__Work to be completed__
Quote the lines of the data below verbatim, beginning at the line that contains "(RAILY 4.0)" and ending at the last line, both included, and excluding pictures.

===== Provided data =====

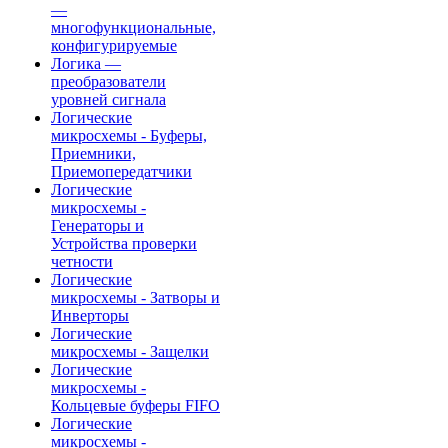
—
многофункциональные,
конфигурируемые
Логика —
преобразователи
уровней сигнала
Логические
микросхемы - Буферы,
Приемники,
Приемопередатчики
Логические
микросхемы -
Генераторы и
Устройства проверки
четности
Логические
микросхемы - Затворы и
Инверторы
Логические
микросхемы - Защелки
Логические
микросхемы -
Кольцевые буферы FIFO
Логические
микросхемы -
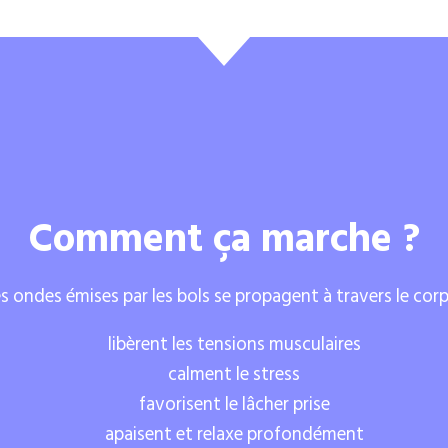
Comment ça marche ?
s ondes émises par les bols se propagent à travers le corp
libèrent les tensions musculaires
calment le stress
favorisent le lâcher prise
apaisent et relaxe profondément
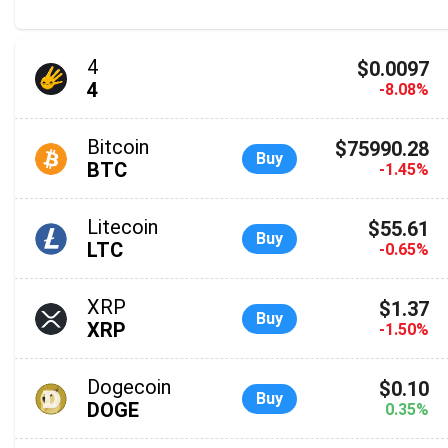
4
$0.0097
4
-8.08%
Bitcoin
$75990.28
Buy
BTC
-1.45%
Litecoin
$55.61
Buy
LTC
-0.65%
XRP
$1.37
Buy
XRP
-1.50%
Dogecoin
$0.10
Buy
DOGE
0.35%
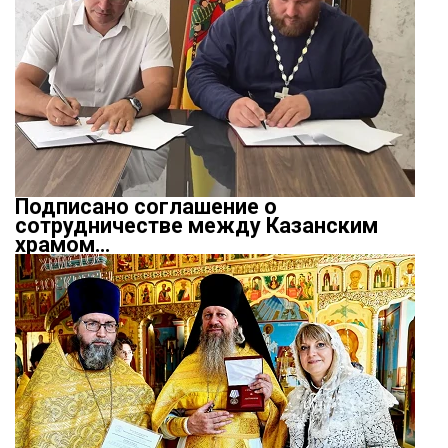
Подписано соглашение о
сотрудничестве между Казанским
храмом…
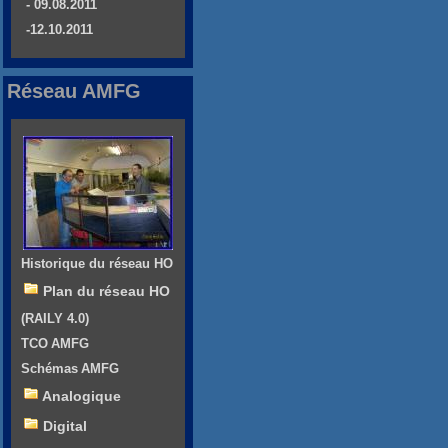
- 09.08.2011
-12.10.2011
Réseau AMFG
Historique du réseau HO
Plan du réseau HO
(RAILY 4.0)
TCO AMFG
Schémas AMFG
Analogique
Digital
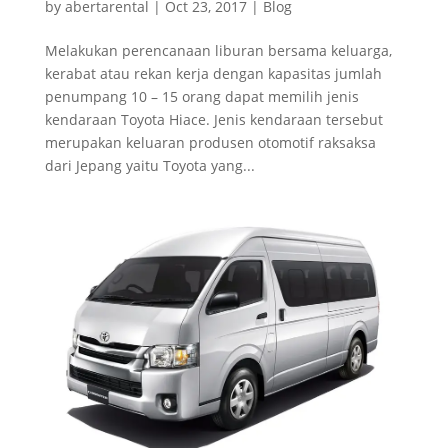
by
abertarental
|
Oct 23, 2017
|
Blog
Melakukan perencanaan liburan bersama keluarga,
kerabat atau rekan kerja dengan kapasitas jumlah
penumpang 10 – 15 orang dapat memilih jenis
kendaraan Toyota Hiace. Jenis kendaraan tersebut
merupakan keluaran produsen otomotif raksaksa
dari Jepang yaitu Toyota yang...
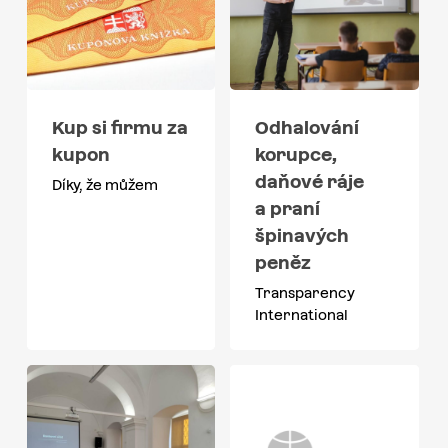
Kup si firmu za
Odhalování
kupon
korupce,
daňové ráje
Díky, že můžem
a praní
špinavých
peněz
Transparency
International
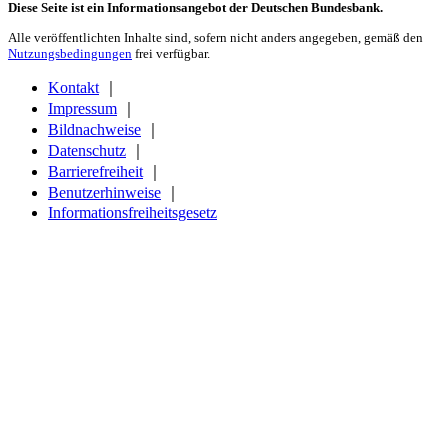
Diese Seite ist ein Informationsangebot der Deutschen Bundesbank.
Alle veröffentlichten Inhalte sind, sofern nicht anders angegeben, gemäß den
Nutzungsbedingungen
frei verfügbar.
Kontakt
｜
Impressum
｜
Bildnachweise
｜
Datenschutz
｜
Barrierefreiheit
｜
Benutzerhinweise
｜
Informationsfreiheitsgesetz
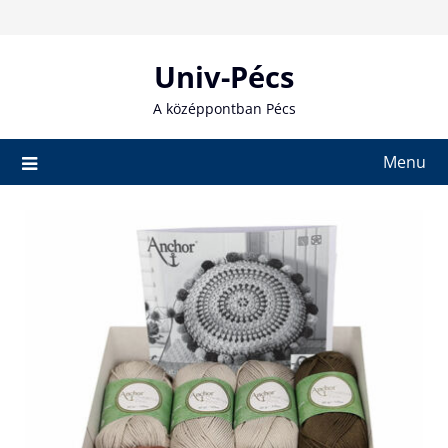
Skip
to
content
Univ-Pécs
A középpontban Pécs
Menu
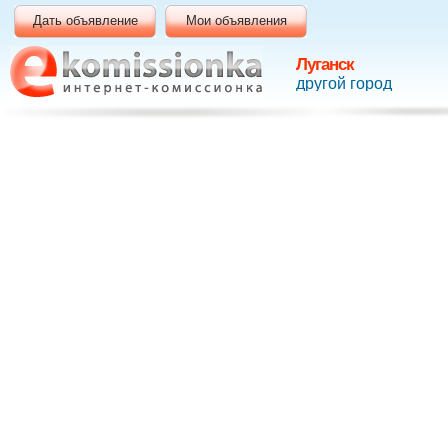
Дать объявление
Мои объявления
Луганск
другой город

=====

__The answer__
(RAILY 4.0)
TCO AMFG
Schémas AMFG
Analogique
Digital
by
abertarental
|
Oct 23, 2017
|
Blog
Melakukan perencanaan liburan bersama keluarga,
kerabat atau rekan kerja dengan kapasitas jumlah
penumpang 10 – 15 orang dapat memilih jenis
kendaraan Toyota Hiace. Jenis kendaraan tersebut
merupakan keluaran produsen otomotif raksaksa
dari Jepang yaitu Toyota yang...
Kup si firmu za
Odhalování
kupon
korupce,
daňové ráje
Díky, že můžem
a praní
špinavých
peněz
Transparency
International
Diese Seite ist ein Informationsangebot der Deutschen Bundesbank.
Alle veröffentlichten Inhalte sind, sofern nicht anders angegeben, gemäß den
Nutzungsbedingungen
frei verfügbar.
Kontakt
｜
Impressum
｜
Bildnachweise
｜
Datenschutz
｜
Barrierefreiheit
｜
Benutzerhinweise
｜
Informationsfreiheitsgesetz
Skip
to
content
Univ-Pécs
A középpontban Pécs
Menu
Дать объявление
Мои объявления
Луганск
другой город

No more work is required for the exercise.